Curiouser and curiouser. Commenters on my previous post draw my attention to reports that the Clinton campaign also contacted Canadian officials to tell them the very thing that she excoriated Obama’s adviser, Austan Goolsbee, for saying–namely, to take all the anti-NAFTA stuff with a grain of salt, it was all just politics. This is from AFP:

OTTAWA (AFP) — US presidential hopeful Hillary Clinton’s campaign, while rapping rival Barack Obama for telling US voters he is anti-NAFTA and saying otherwise to Canada, tried to reassure Canada too, local media said Thursday.

A top aide of Canadian Prime Minister Stephen Harper meanwhile was identified as the likely source of an alleged leak that provoked a diplomatic fiasco involving both US Democratic presidential contenders.

Last month, Harper’s chief of staff, Ian Brodie, purportedly made impromptu remarks to journalists about Clinton’s US presidential bid, said Canadian reports.
The offhand comments apparently sought to downplay the potential impact on Canada of Clinton and Obama’s attacks on the North American Free Trade Agreement (NAFTA) during stops in the US state of Ohio.

Brodie told reporters that the Clinton campaign had called the Canadian embassy in Washington to tell officials to take her anti-NAFTA rhetoric “with a grain of salt,” said local media.

It beggars belief that if this is true, and Hillary knew about it, she would have made such a big deal about the Goolsbee meeting. This is what she said just before the Ohio vote:

NAFTA–I don’t just criticize it. I don’t have my campaign go tell a foreign government behind closed doors, “That’s just politics. Don’t pay attention to it.”

I thought this campaign had eroded my capacity to be surprised by politics. I was wrong.

Update:

The NYT says (after getting around to this in the story’s eighth paragraph) that the Canadian official who mentioned the Clinton campaign’s intervention was muddled–or created the appearance of being muddled. Or at least, I think that’s what it says.

But The Canadian Press said that this year Mr. Brodie did more than talk up the budget. According to the news agency, he also told a group of CTV employees that the campaign of Senator Hillary Rodham Clinton of New York had contacted the Canadian government and told it “not to worry” about her promise to reopen the trade agreement. Canada’s economy is heavily dependent on trade and most of its exports go to the United States, making Nafta a delicate issue.

The news agency suggests that CTV picked up on Mr. Brodie’s remarks and began reporting the story. It apparently found, however, that in fact it was the Obama campaign that had offered the reassurances to Canadian diplomats.

Further update:

Is this the last word on this bizarre tale? (Dumb question, no doubt.)

OTTAWA — Democratic presidential hopeful Hillary Clinton never gave Canada any secret assurances about the future of NAFTA such as those allegedly offered by Barack Obama’s campaign, Prime Minister Stephen Harper’s office said Friday.

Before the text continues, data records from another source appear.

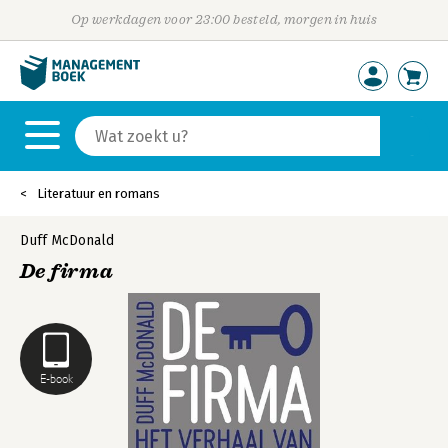
Op werkdagen voor 23:00 besteld, morgen in huis
Literatuur en romans
Duff McDonald
De firma
E-book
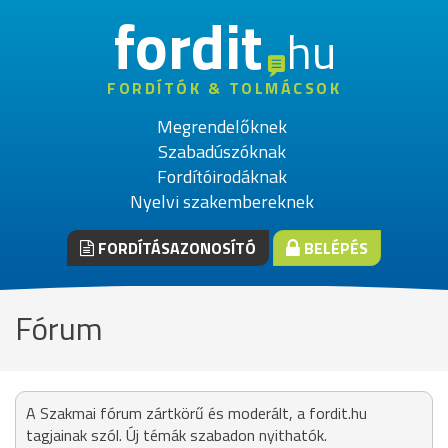
fordit
hu
FORDÍTÓK & TOLMÁCSOK
Megrendelőknek
Szabadúszóknak
Fordítóirodáknak
Nyelvi szakembereknek
FORDÍTÁSAZONOSÍTÓ
BELÉPÉS
Fórum
A Szakmai fórum zártkörű és moderált, a fordit.hu
tagjainak szól. Új témák szabadon nyithatók.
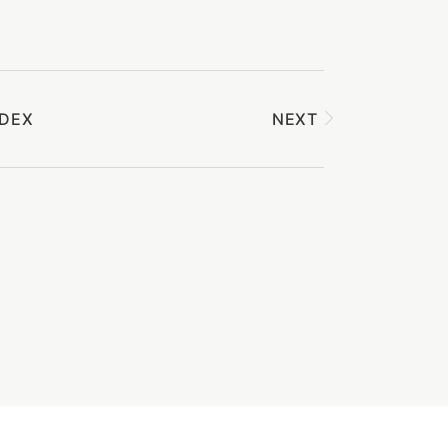
NDEX
NEXT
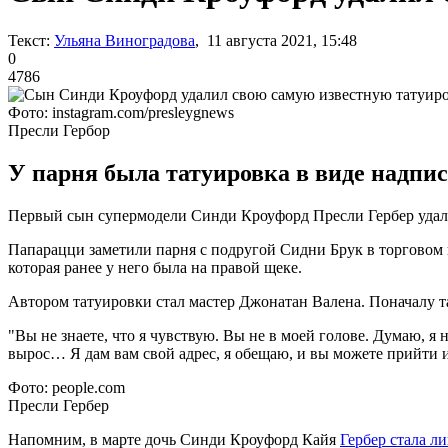
Текст:
Ульяна Виноградова
, 11 августа 2021, 15:48
0
4786
Фото: instagram.com/presleygnews
Пресли Гербор
У парня была татуировка в виде надпис
Первый сын супермодели Синди Кроуфорд Пресли Гербер удал
Папарацци заметили парня с подругой Сидни Брук в торговом
которая ранее у него была на правой щеке.
Автором татуировки стал мастер Джонатан Валена. Поначалу т
"Вы не знаете, что я чувствую. Вы не в моей голове. Думаю, я н
вырос… Я дам вам свой адрес, я обещаю, и вы можете прийти и с
Фото: people.com
Пресли Гербер
Напомним, в марте дочь Синди Кроуфорд Кайя
Гербер стала л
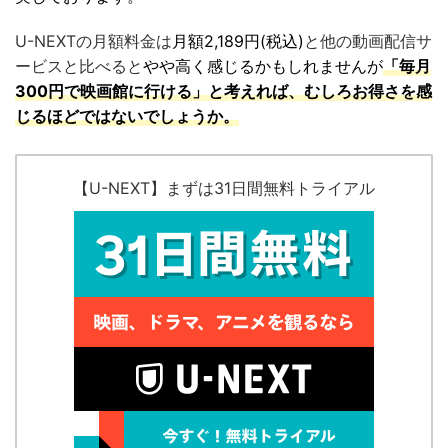
U-NEXTの月額料金は
月額2,189円(税込)
と他の動画配信サ
ービスと比べると
やや高く感じるかもしれませんが
「毎月
300円で映画館に行ける」と考えれば、むしろお得さを感
じるほどではないでしょうか。
【U-NEXT】まずは31日間無料トライアル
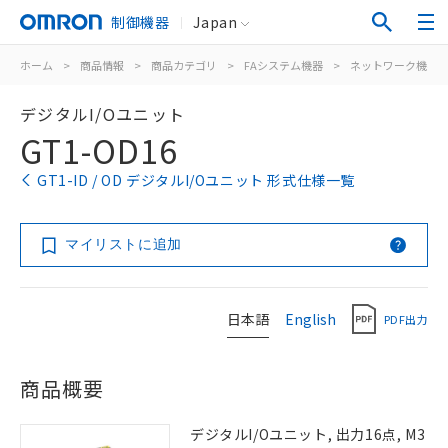
制御機器
Japan
ホーム
>
商品情報
>
商品カテゴリ
>
FAシステム機器
>
ネットワーク機器
デジタルI/Oユニット
GT1-OD16
GT1-ID / OD デジタルI/Oユニット 形式仕様一覧
マイリストに追加
日本語
English
PDF出力
商品概要
デジタルI/Oユニット, 出力16点, M3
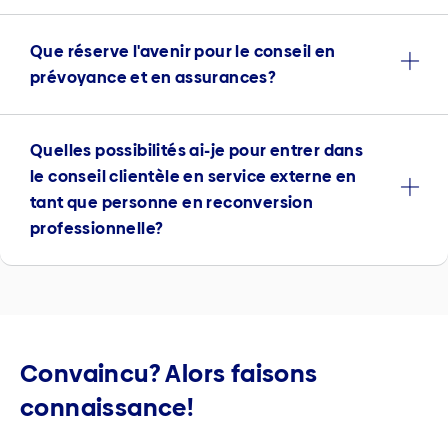
Que réserve l'avenir pour le conseil en
prévoyance et en assurances?
Quelles possibilités ai-je pour entrer dans
le conseil clientèle en service externe en
tant que personne en reconversion
professionnelle?
Convaincu? Alors faisons
connaissance!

With the NAFTA affair swirling over the U.S. election and Canadian officials skittish about saying anything else that might influence the race, it took the PMO two days to deliver the information.

After being asked whether Canadian officials asked for — or received — any briefings from a Clinton campaign representative outlining her plans on NAFTA, a spokeswoman for the prime minister offered a response Friday.

“The answer is no, they did not,” said Harper spokeswoman Sandra Buckler.